It's still difficult to write about this experience, to be totally honest, but I think that this community needs to be very aware that marijuana will totally destroy your life if you're not careful.

 

Be very wary folks - there's no escape from WD.  Don't risk your recovery.

 

I wrote a bit more about this experience in my introduction topic, but it's so tragic and disheartening what has become of my once prosperous and fortuitous life that I can't dare to elaborate about how badly it destroyed ALL my progress.  It makes no sense to me either, maybe someone could help to explain how smoking too much pot lead to a massive panic attack which then destroyed my progress in one short night.

 

It's amazing to me how much pain and suffering 4-5 hits from a joint that was being passed around by colleagues caused me over the ensuing year.  It's also amazing that I didn't hurt myself out of frustration, and that I'm still alive to tell the tale.  That's right, I smoked pot one time, not chronically - just one experiment to see if the pot would help my withdrawal symptoms - JUST ONE TRY - and BAMMMMMMMMMMMMMM.  The after effects still resound, and it's been almost 14 months. 

 

Please, for the love of god do not smoke pot during withdrawal.  Please, I'm literally on my knees begging you not to try.


8 Words of Wisdom about Adverse Effects and Psychiatric Drug Withdrawal Syndrome:

 

1.  Please do learn about this condition by thoroughly reading 1) Dr.
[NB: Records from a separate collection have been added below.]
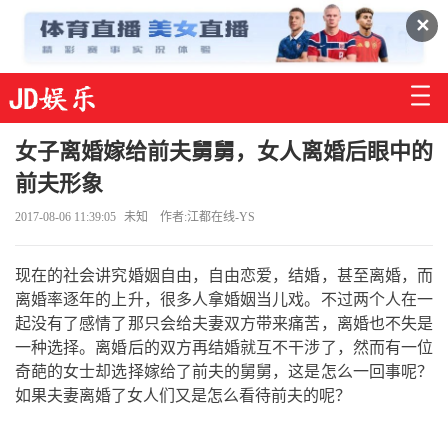
✕
女子离婚嫁给前夫舅舅，女人离婚后眼中的
前夫形象
2017-08-06 11:39:05
未知
作者:江都在线-YS
现在的社会讲究婚姻自由，自由恋爱，结婚，甚至离婚，而
离婚率逐年的上升，很多人拿婚姻当儿戏。不过两个人在一
起没有了感情了那只会给夫妻双方带来痛苦，离婚也不失是
一种选择。离婚后的双方再结婚就互不干涉了，然而有一位
奇葩的女士却选择嫁给了前夫的舅舅，这是怎么一回事呢？
如果夫妻离婚了女人们又是怎么看待前夫的呢？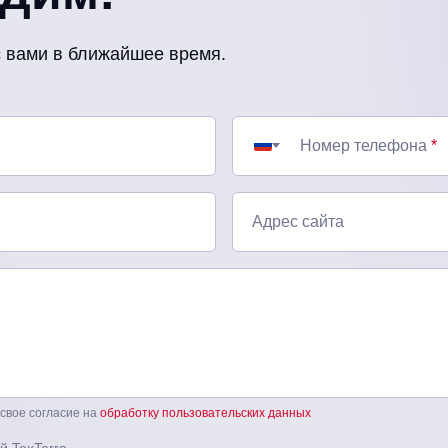
с вами в ближайшее время.
Номер телефона
*
Адрес сайта
 свое согласие на
обработку пользовательских данных
й TexTerra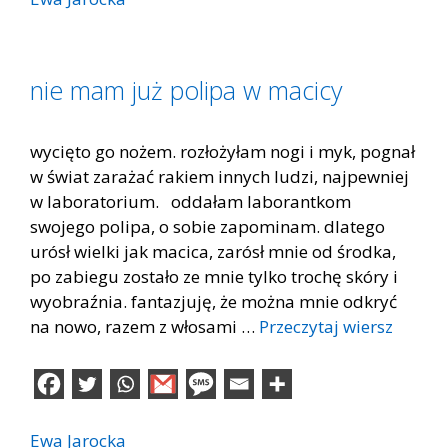
nie mam już polipa w macicy
wycięto go nożem. rozłożyłam nogi i myk, pognał
w świat zarażać rakiem innych ludzi, najpewniej
w laboratorium. oddałam laborantkom
swojego polipa, o sobie zapominam. dlatego
urósł wielki jak macica, zarósł mnie od środka,
po zabiegu zostało ze mnie tylko trochę skóry i
wyobraźnia. fantazjuję, że można mnie odkryć
na nowo, razem z włosami …
Przeczytaj wiersz
Ewa Jarocka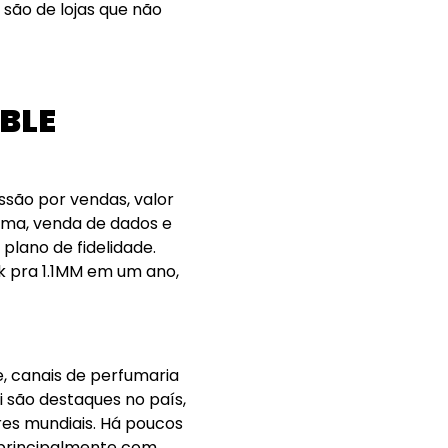
são de lojas que não
BLE
ssão por vendas, valor
rma, venda de dados e
plano de fidelidade.
4k pra 1.1MM em um ano,
, canais de perfumaria
 são destaques no país,
es mundiais. Há poucos
 principalmente com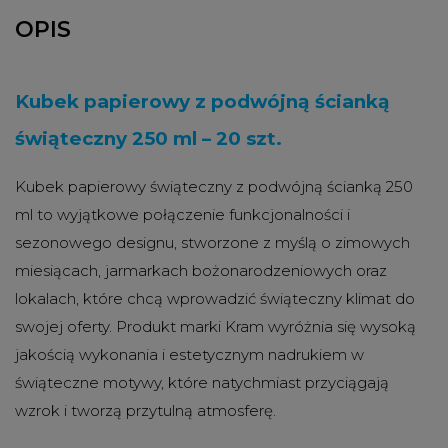
OPIS
Kubek papierowy z podwójną ścianką
świąteczny 250 ml – 20 szt.
Kubek papierowy świąteczny z podwójną ścianką 250
ml to wyjątkowe połączenie funkcjonalności i
sezonowego designu, stworzone z myślą o zimowych
miesiącach, jarmarkach bożonarodzeniowych oraz
lokalach, które chcą wprowadzić świąteczny klimat do
swojej oferty. Produkt marki Kram wyróżnia się wysoką
jakością wykonania i estetycznym nadrukiem w
świąteczne motywy, które natychmiast przyciągają
wzrok i tworzą przytulną atmosferę.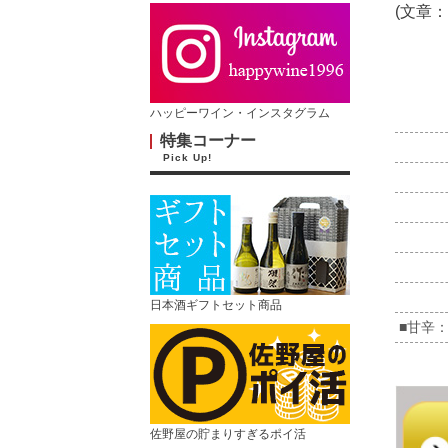
(文章：
ハッピーワイン・インスタグラム
特集コーナー
Pick Up!
日本酒ギフトセット商品
■甘辛
佐野屋の貯まりすぎるポイ活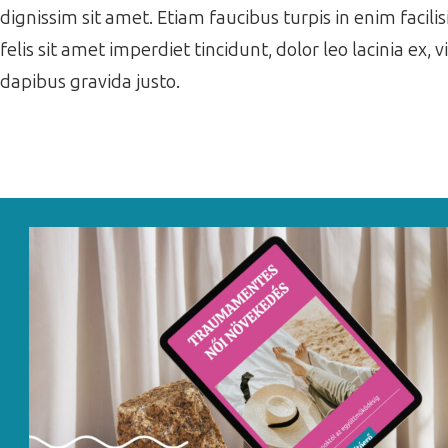
dignissim sit amet. Etiam faucibus turpis in enim facil
felis sit amet imperdiet tincidunt, dolor leo lacinia ex,
dapibus gravida justo.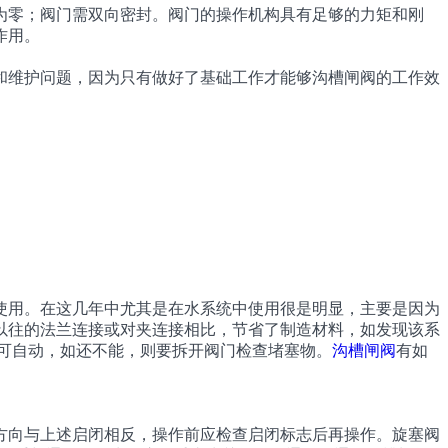
为零；阀门需双向密封。阀门的操作机构具有足够的力矩和刚
作用。
和维护问题，因为只有做好了基础工作才能够沟槽闸阀的工作效
使用。在这几年中尤其是在水系统中使用很是明显，主要是因为
以往的法兰连接或对夹连接相比，节省了制造材料，如发现该系
即可自动，如还不能，则要拆开阀门检查堵塞物。
沟槽闸阀
有如
方向与上述启闭相反，操作前应检查启闭标志后再操作。旋塞阀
Healy's website and SurvivingAntidepressants.

2.  Please read books like: 1) Anatomy of An Epidemic and 2) Mad in America.

3.  Success Stories do exist.

4.  Please be extremely cautious about reinstatements, recreational drugs, supplements.  Even low doses can complicate matters.

5.  Transfer all financial assets into your own name (hint: relationships end).  Do not spend money wastefully.  Keep your job as long as possible.

6.  Psychiatric drug "withdrawal" and adverse effects are serious neurological reactions to powerful "drugs" - do not take this condition lightly.

7.  These conditions almost never recognized by any medical doctors - hospitalization/appointments can be futile/potentially injurious.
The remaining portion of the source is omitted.